Digamos, por ejemplo, que China, la denostada China Roja de nuestra infancia, donde Mao Zedong ensayó sus pavorosos métodos de ingeniería social, era ─ mientras fue fiel al modelo comunista ─ un Estado ineficaz y, en consecuencia, de escasa peligrosidad en el ámbito internacional. Desde que le abrió las puertas al capitalismo, al tiempo de conservar su estructura política monopartidista, se convirtió en un régimen fascista, económicamente pujante y, en consecuencia, más rapaz. En Vietnam ha pasado algo semejante, si bien a menor escala. De puertas adentro, los regímenes de China y Vietnam, aunque hayan liberalizado la gestión económica, siguen siendo políticamente totalitarios. El flujo de capital que hace crecer el producto interno bruto, que aumenta el empleo y el poder adquisitivo, sirve también para lubricar o edulcorar la represión: las cadenas que sujetan a chinos y vietnamitas ya no chirrían, están aceitadas con dinero, en muchos casos de empresas occidentales.
Los empresarios, norteamericanos y cubanos, que andan gestionando la atenuación de las restricciones que impone el embargo de Estados Unidos a Cuba, arguyen que el aperturismo económico hacia ese país propiciaría los cambios políticos, liberaría la fuerza laboral sometida a los dictados del Estado al favorecer, de rebote, la capacidad de la pequeña empresa.
Creo que incluso en el escenario más halagüeño para los inversionistas de afuera ─ que en lugar de joint ventures permitieran la creación de empresas con capital enteramente foráneo ─, mientras subsista la estructura política totalitaria, el único resultado real de la sociedad cubana sería el tránsito del comunismo al fascismo, aunque ese cambio produjera un mayor índice de prosperidad para todos sus miembros.
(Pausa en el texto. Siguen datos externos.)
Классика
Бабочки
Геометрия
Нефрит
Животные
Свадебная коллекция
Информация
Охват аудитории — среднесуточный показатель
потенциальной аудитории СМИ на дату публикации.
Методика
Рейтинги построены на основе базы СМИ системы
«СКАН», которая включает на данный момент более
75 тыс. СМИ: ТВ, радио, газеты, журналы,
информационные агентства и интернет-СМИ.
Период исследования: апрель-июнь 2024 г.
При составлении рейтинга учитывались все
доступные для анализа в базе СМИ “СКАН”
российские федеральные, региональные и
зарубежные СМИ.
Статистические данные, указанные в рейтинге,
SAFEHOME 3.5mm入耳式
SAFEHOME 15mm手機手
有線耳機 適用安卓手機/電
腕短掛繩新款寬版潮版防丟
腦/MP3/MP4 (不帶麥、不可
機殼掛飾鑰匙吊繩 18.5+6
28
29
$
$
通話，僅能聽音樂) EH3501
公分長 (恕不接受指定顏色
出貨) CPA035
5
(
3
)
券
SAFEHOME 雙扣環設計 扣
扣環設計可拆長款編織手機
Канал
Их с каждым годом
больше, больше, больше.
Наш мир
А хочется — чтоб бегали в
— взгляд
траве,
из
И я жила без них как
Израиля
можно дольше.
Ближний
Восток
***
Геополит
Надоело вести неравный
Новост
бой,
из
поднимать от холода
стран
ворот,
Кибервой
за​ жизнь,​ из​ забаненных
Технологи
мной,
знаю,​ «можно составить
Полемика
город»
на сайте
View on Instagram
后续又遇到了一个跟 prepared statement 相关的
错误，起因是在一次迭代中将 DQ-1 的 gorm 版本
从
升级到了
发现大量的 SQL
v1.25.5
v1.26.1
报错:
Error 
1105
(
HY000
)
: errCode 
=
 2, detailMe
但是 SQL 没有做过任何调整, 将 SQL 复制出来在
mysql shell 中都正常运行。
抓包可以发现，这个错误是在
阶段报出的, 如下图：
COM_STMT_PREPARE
No puedo resignarme a un futuro fascista para mi patria, aunque conlleve ─ cosa posible ─ la solución de los problemas de vivienda y transporte, el fin de la crisis de abastecimiento, la normalización de las comunicaciones y la posibilidad de medro y lucro sin cortapisas. Creo que somos muchos los cubanos que no nos conformamos con ese acomodo.
La libertad política ─ que en nada se expresa mejor que en la organización y funcionamiento de partidos que aspiran a la conducción del Estado ─ no es un bien negociable ni secundario, sino prioritario y fundamental. La categoría de ciudadano no se adquiere por ser rico o pobre, por tener o no tener empleo, por saber leer o ser analfabeto, entre otras cosas. La primera condición que nos hace miembros de una sociedad democrática ─ donde sólo la plena ciudadanía se hace posible ─ es la libertad de expresión y de organización políticas. Si uno no puede crear o integrar una estructura partidaria que aspire a ser gobierno en su país, uno no es libre.
Unos cuantos capitalistas codiciosos, que ven grandes posibilidades para sus inversiones en Cuba, no parecen tener escrúpulos en convertir ese país en un Estado fascista. Tranquilizan sus conciencias y la conciencia pública diciendo que los cambios políticos hacia la democracia vendrán después, como sucedáneos a una apertura económica. No hay nada en la historia contemporánea que justifique esa expectativa.
En los antiguos países comunistas de Europa Oriental ─ que se tornaron auténticas democracias – los cambios políticos les abrieron el camino a los cambios económicos; en tanto en China y en Vietnam, los cambios económicos no han propiciado los cambios políticos. El ejemplo no puede ser más obvio.